According to one of the hotel chains concerned, the pandemic caused revenue minimisation and significant cost cuts in the sector as a result of this year’s and last year’s extremely low demand. The biggest question was how to deal with epidemic difficulties on the HR side. As Hungarian news portal Portfolio reports, nowadays, there are practically no cooks, no porters, no waiters, and no cleaners in the sector. As soon as substantive closures end, the hotel sector is expected to start its recovery. Presumably, in Budapest, the pre-pandemic level could be approached by next Easter.
Related article: Hungarian tourism is picking up again!
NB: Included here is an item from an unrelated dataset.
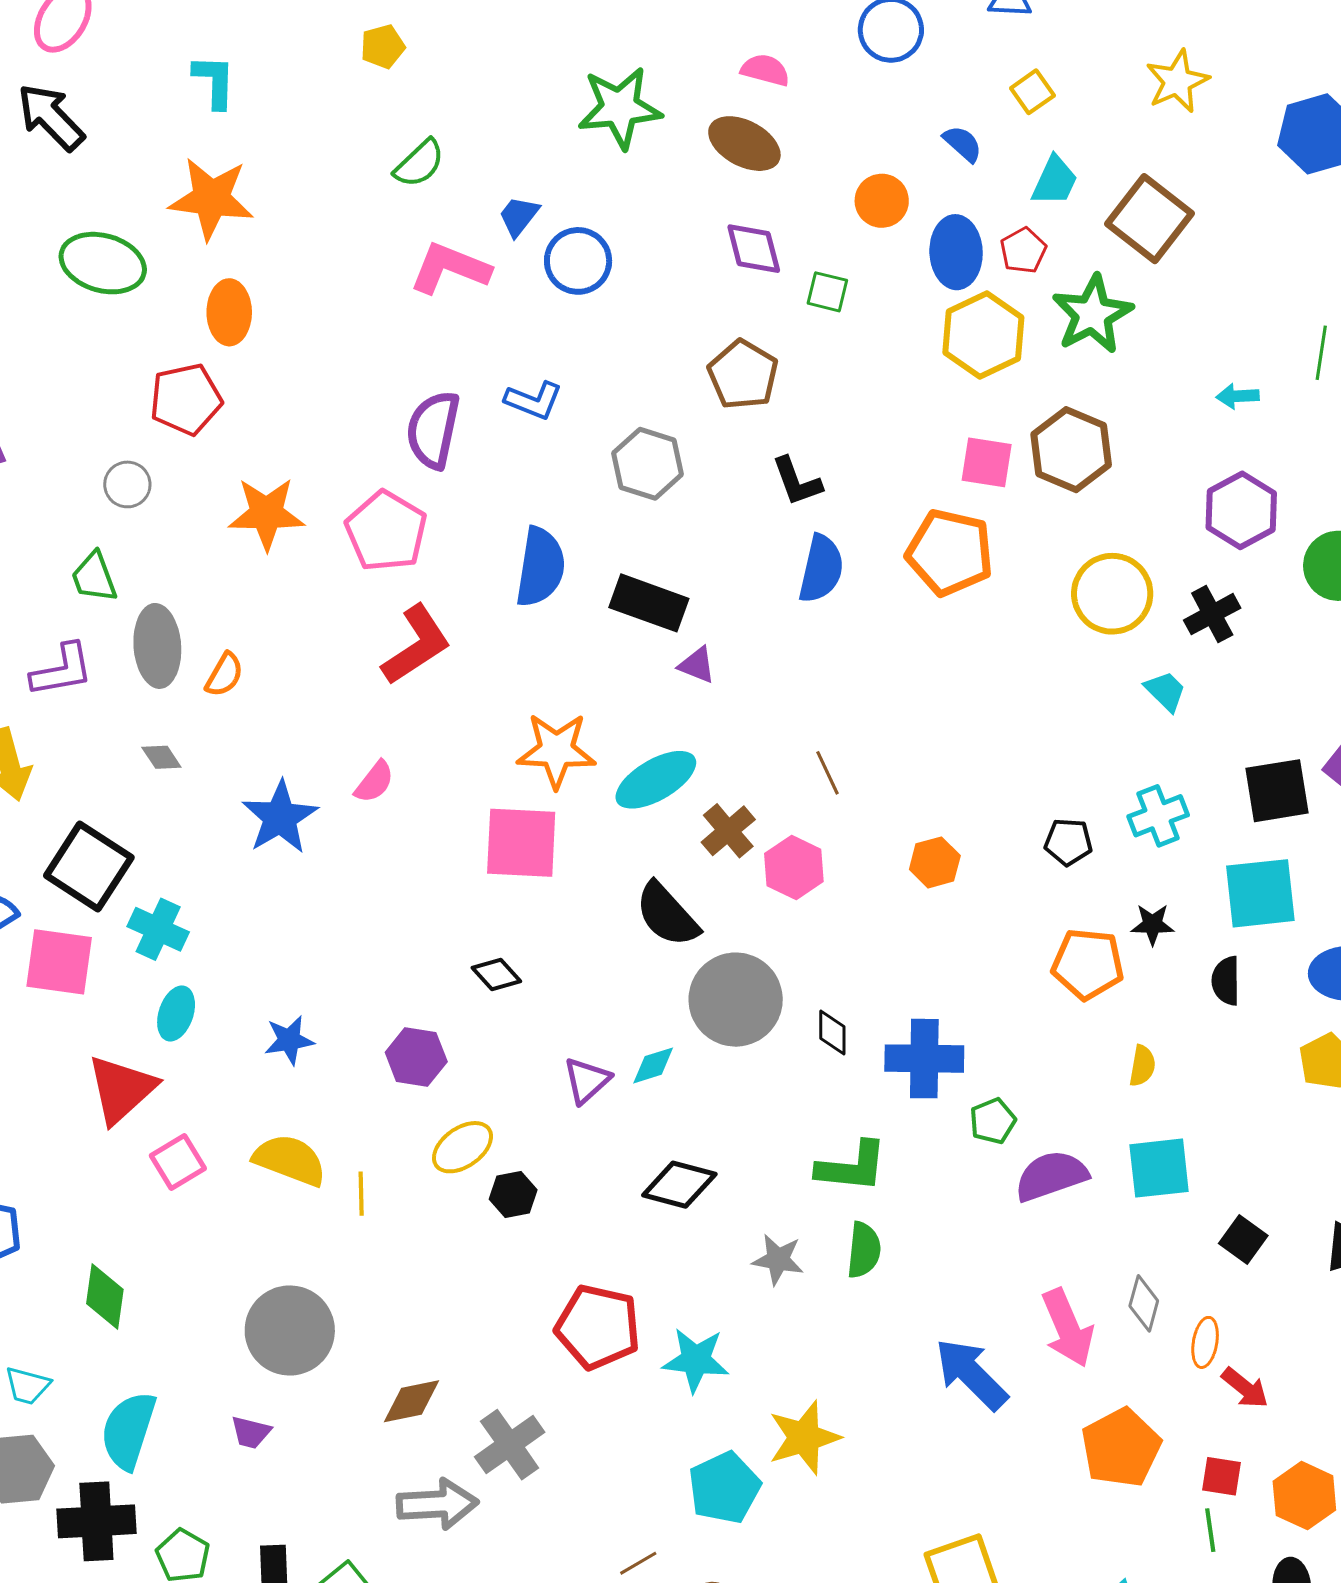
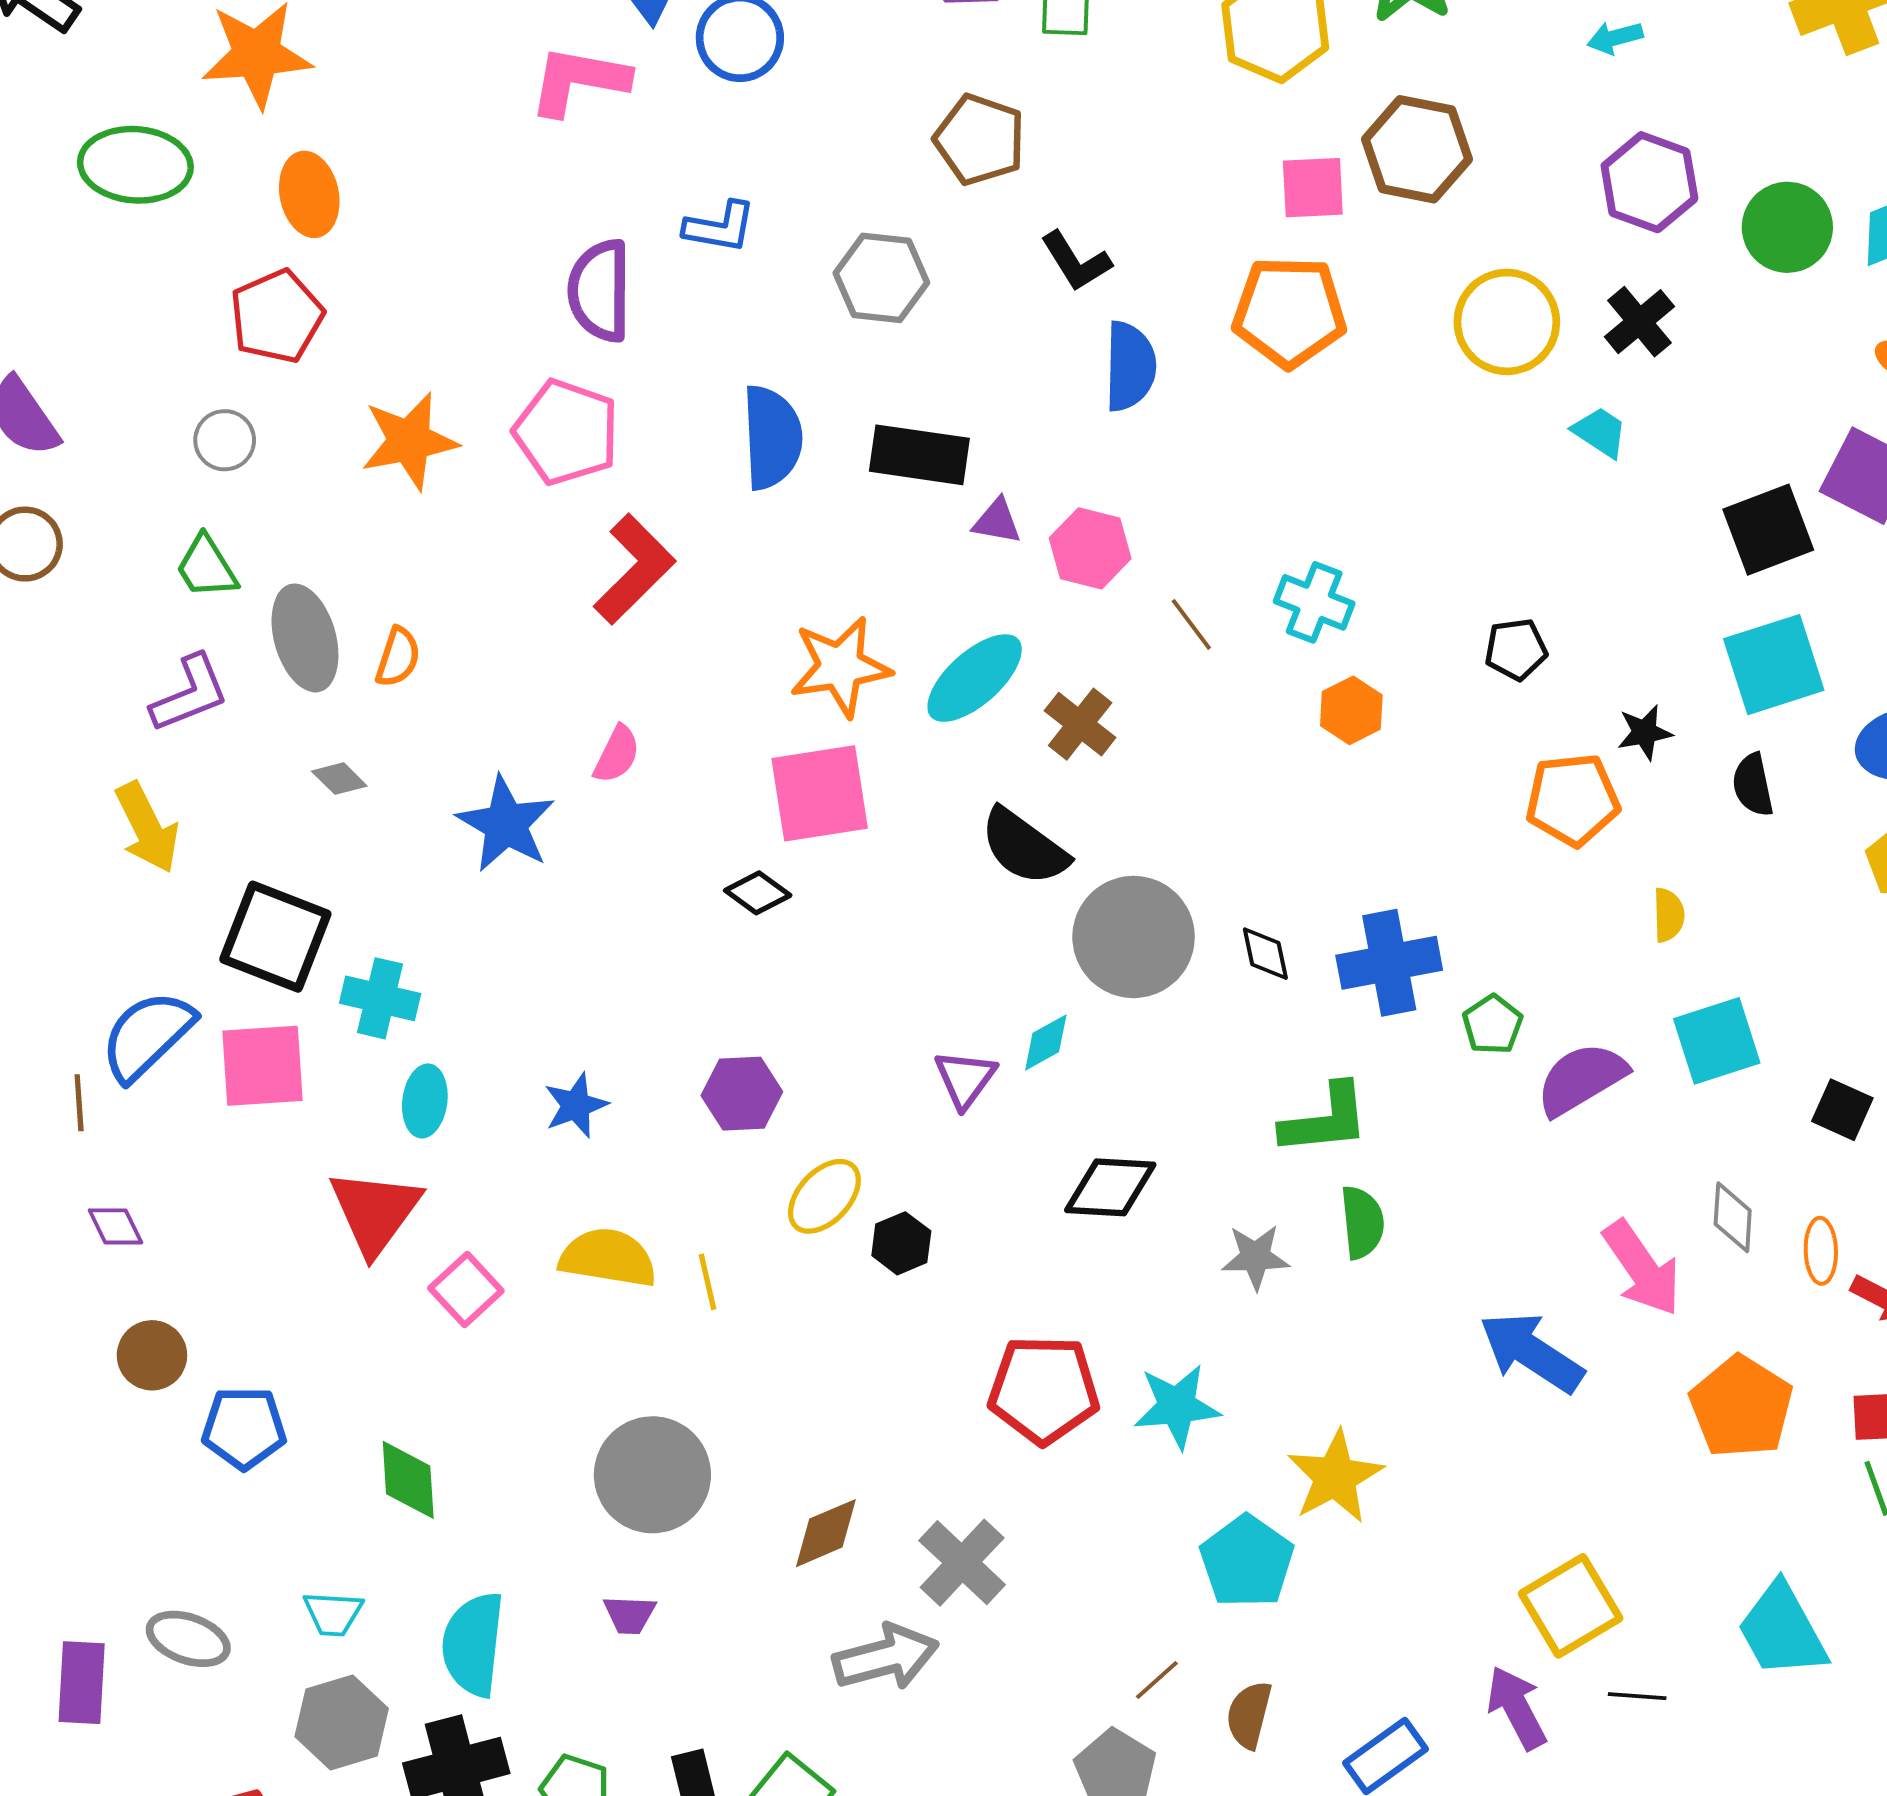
cyan cross: (1158, 816) -> (1314, 602), moved, turned -36
pink hexagon: (794, 868) -> (1090, 548), moved
black diamond: (496, 974) -> (758, 893), moved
Similarly to the tourism sector, the automotive industry also faces serious economic challenges as a result of the pandemic that has brought them more difficulties in depth and speed than the last ten years. The speed with which production stopped was surprising for the majority of the actors in the sector. The recovery had to be restarted on a line-by-line, half-shift basis, but in August, the demand was many times higher than the pre-pandemic levels. In addition, the sector is struggling with labour shortages as only a few people take on working three shifts in the industry. The crisis can be experienced globally as, due to the epidemic, there are component supply problems in many regions of the world (especially in Asia). According to an expert, currently, there are numerous pressures in the automotive industry, including the investment in traditional activities on the one hand and also in green technologies on the other, while the two at once are a big challenge. Due to market uncertainty, it is very difficult to obtain the resources needed for investments from the parent company.
All the actors in the sectors mentioned above agreed that the role of financial managers has become much more significant as a result of the pandemic. Thus, CFOs have become of key importance in the life of companies.